左馬助様の言葉に穴山伊豆守様が席を立って声を上げられる。

「早う行けっ」

「御意にございまする」

左馬助様の言葉を受けて民部少輔殿が駆けて行かれた。伊豆守様が“左馬助殿”と詰め寄られる。


「伊豆守。儂は進撃を諦めるとは申しておらぬ。態勢を立て直そうとしているだけじゃ。此度の今川との戦は容易には終わらぬ。案じるでない」

「なれどここで一旦とは申せ、後ろに引いては我が領まで今川が押し寄せる可能性がござる。それに戦には勢いが」

“ズガガガガーーーン”

その時、けたたましい音が広間に轟いた。建物が揺れ、物が崩れる様な音が続く。

「何事ぞ」

「な、なんじゃっ」

陣内の将が声を荒げる。儂も驚いて辺りを見回す。


再び大きな音がしたと思うと、今度は悲鳴が聞こえて来た。境内の兵が多く詰めている方からだ。

「まさか……。此処まで届くというのか」

左馬助様が呟かれた。

“も、申し上げまするっ。境内に詰める兵の元へ鉄の球が落ち、瞬く間に数名が死んでおりまする”

走り込んで来た使いが目を丸くして報告をする。本陣の将達が報告に驚くが、何を言っているのか今一つ腑に落ちない様子だ。斯くいう儂も鉄の球とやらがどうにも分からぬ。

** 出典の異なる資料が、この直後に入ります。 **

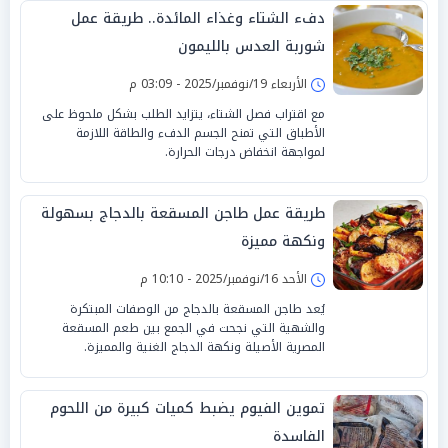
دفء الشتاء وغذاء المائدة.. طريقة عمل
شوربة العدس بالليمون
الأربعاء 19/نوفمبر/2025 - 03:09 م
مع اقتراب فصل الشتاء، يتزايد الطلب بشكل ملحوظ على
الأطباق التي تمنح الجسم الدفء والطاقة اللازمة
لمواجهة انخفاض درجات الحرارة.
طريقة عمل طاجن المسقعة بالدجاج بسهولة
ونكهة مميزة
الأحد 16/نوفمبر/2025 - 10:10 م
يُعد طاجن المسقعة بالدجاج من الوصفات المبتكرة
والشهية التي نجحت في الجمع بين طعم المسقعة
المصرية الأصيلة ونكهة الدجاج الغنية والمميزة.
تموين الفيوم يضبط كميات كبيرة من اللحوم
الفاسدة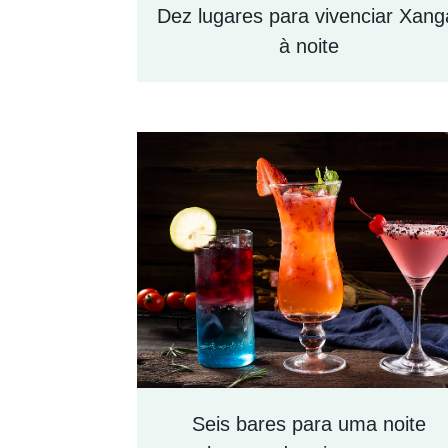
Dez lugares para vivenciar Xang
à noite
Seis bares para uma noite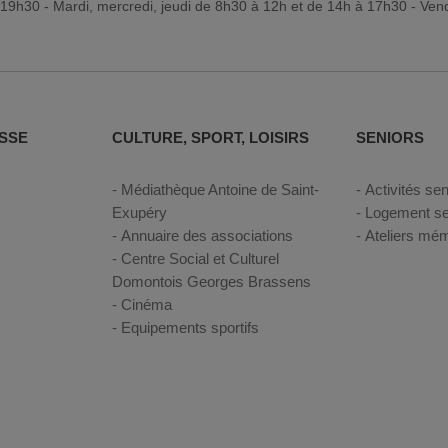
19h30 - Mardi, mercredi, jeudi de 8h30 à 12h et de 14h à 17h30 - Ven
SSE
CULTURE, SPORT, LOISIRS
SENIORS
Médiathèque Antoine de Saint-
Activités sen
Exupéry
Logement se
Annuaire des associations
Ateliers mém
Centre Social et Culturel
Domontois Georges Brassens
Cinéma
Equipements sportifs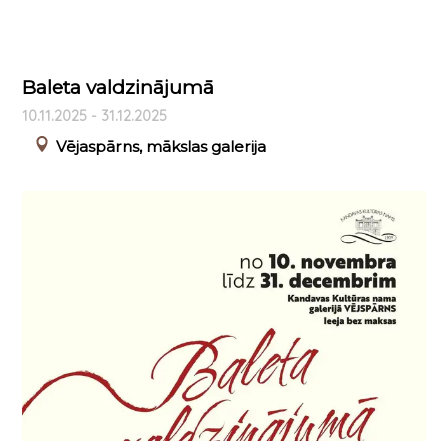
Baleta valdzinājumā
10.11.2025 - 31.12.2025
Vējaspārns, mākslas galerija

「左馬助様。今川の攻撃が此処まで届くとあっては、この陣も一旦下げて立て直しが必要かと存じまする」

諸角豊後守殿が言葉を発する。この御仁は事態を理解している様だ。そういえば先程左馬助様と共に戦況を見に行かれていたな。


「此処で引いては勢いを失いまする。むしろ今こそ全軍で今川に攻め寄せる事こそ肝要かと存じまするぞ」

伊豆守殿が声を大きくして扇子を盤面に打ち付ける。皆を鼓舞するような仕草だ。

「本隊と富沢で合流し、態勢を立て直す。豊後守には殿を命じる。これより芝川砦の方面へ向かって今川の攻勢を抑えよ」

少しの間があった後、左馬助様が決を下された。

「左馬助殿!」

「御意にございまする」

伊豆守様が間髪を入れずに非難めいた声を上げられるが、その言葉を遮って諸角豊後守殿が応じる。


諸角豊後守殿がすぐに陣を出ていくと、左馬助様が立ち上がって伊豆守様の方へと顔を向けられた。

「伊豆守、其の方の気持ちは」

左馬助様が伊豆守様に向かって話し始めた時、再び大きな音がして建物が揺れた。それと同時に天井が崩れてくる!反射的に目を瞑って身を伏せる。先程よりも大きな、建物が壊れるような音がする。木片の様な破片が幾つも落ちて来て自分の鎧に当たった。

“左馬助様っ!”

甘利左兵衛尉殿の声だ。顔に掛かった土埃の様なものを取り払いながら目を開けると、壁が大きく崩れている。


「ごほっっ!ほぉんっ」

埃を随分と吸い込んだ。自然と大きな咳が出る。

“左馬助様っ!!”

再び左兵衛尉殿の声が聞こえた。声のする方へと駆け寄ると、左兵衛尉殿の背中が見え、人を抱えているのが分かった。

「左兵衛尉ど」

左兵衛尉殿が左馬助様を抱えている。



その身体は首があり得ぬ方へと曲がっていた。